The suit, filed last fall by John L. Zalusky, argued that the Drum Point special tax district is invalid because the county commissioners did not follow proper procedures when they approved a change last summer. The suit alleged that the commissioners did not give adequate public notice when they reduced the tax for each property owner from $239 to $195.
Circuit Court Judge Marjorie L. Clagett disagreed.
"It is an illogical reading of the language of the statute to require the [commissioners] to begin the notice and comment procedure anew for every change," she wrote in a ruling issued this month. "To require such a procedure for every change could essentially hamstring the passage of any" special tax district.
Commissioner Gerald W. Clark (R-Lusby) said he was pleased by the decision.
"I always felt the suit didn't really have any merits," he said.
Clagett did agree with Zalusky that the commissioners did not have the authority to attach a 1 percent administrative fee to the special tax.
The county "already has in place the departments, procedures, employees and facilities for collection and administration of taxes," she wrote. "Collection of a fee would constitute double payment for the Drum Point taxpayers."
The decision forbids the county to levy the administrative fee but doesn't specify what to do with funds already collected.
"It would be my hope that they would refund that money to the homeowners," Zalusky said.
Clark said the board has not discussed what to do with the funds. But, he said, "I would assume if the court says we can't collect the 1 percent fee, then we would just give it back."
John R. Gray, president of the Drum Point Property Owners Association's board of directors, said he was relieved that the judge upheld the special tax district, whose revenue is used to upgrade and maintain the commonly owned community roads and other infrastructure. Since the tax district was created in 1996, the county has collected the money and then released it to the property owners association.

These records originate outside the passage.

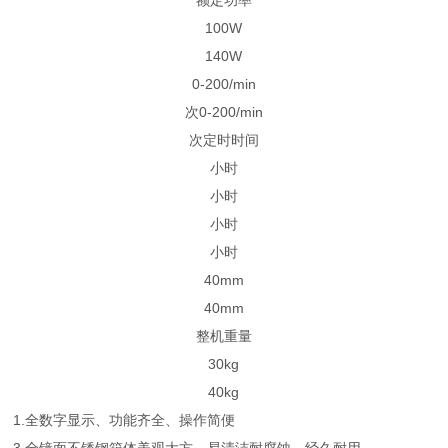
额定功率
100W
140W
0-200/min
次0-200/min
次定时时间
小时
小时
小时
小时
40mm
40mm
整机重量
30kg
40kg
1.全数字显示、功能齐全、操作简便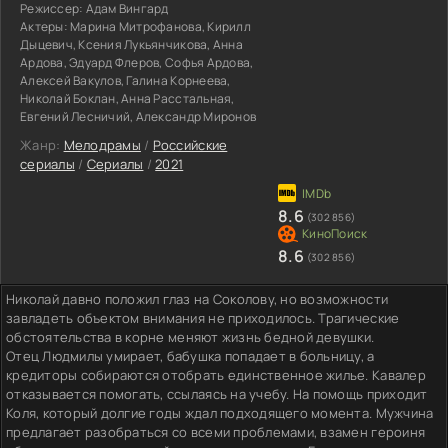
Режиссер:
Адам Вингард
Актеры:
Марина Митрофанова, Кирилл
Дыцевич, Ксения Лукьянчикова, Анна
Ардова, Эдуард Флеров, Софья Ардова,
Алексей Вакулов, Галина Корнеева,
Николай Боклан, Анна Расстальная,
Евгений Лесничий, Александр Миронов
Жанр:
Мелодрамы
/
Российские
сериалы
/
Сериалы
/
2021
8.6
(302 856)
8.6
(302 856)
Николай давно положил глаз на Соколову, но возможности
завладеть объектом внимания не приходилось. Трагические
обстоятельства в корне меняют жизнь бедной девушки.
Отец Людмилы умирает, бабушка попадает в больницу, а
кредиторы собираются отобрать единственное жилье. Кавалер
отказывается помогать, ссылаясь на учебу. На помощь приходит
Коля, который долгие годы ждал подходящего момента. Мужчина
предлагает разобраться со всеми проблемами, взамен героиня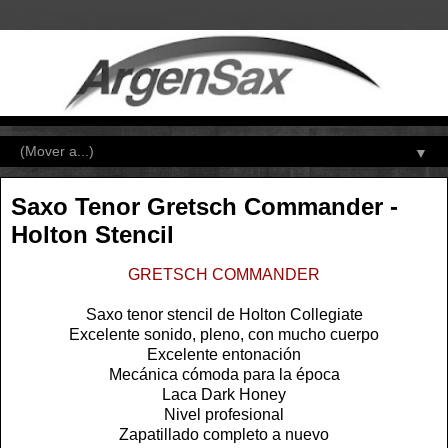
▼
Saxo Tenor Gretsch Commander -
Holton Stencil
GRETSCH COMMANDER
Saxo tenor stencil de Holton Collegiate
Excelente sonido, pleno, con mucho cuerpo
Excelente entonación
Mecánica cómoda para la época
Laca Dark Honey
Nivel profesional
Zapatillado completo a nuevo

"We're just happy to be moving forward," Gray said.
Zalusky, 72, a retired senior economist for the AFL-CIO, said he is in the process of creating a nonprofit political organization whose aim is to unseat the five county commissioners because of their support for the tax district.
Although he is a Democrat, Zalusky said his committee, which he is tentatively calling the Drum Point Group, will be nonpartisan and will include Republicans.
"That's totally his prerogative," Clark said. "He can spend his money and time any way he sees fit."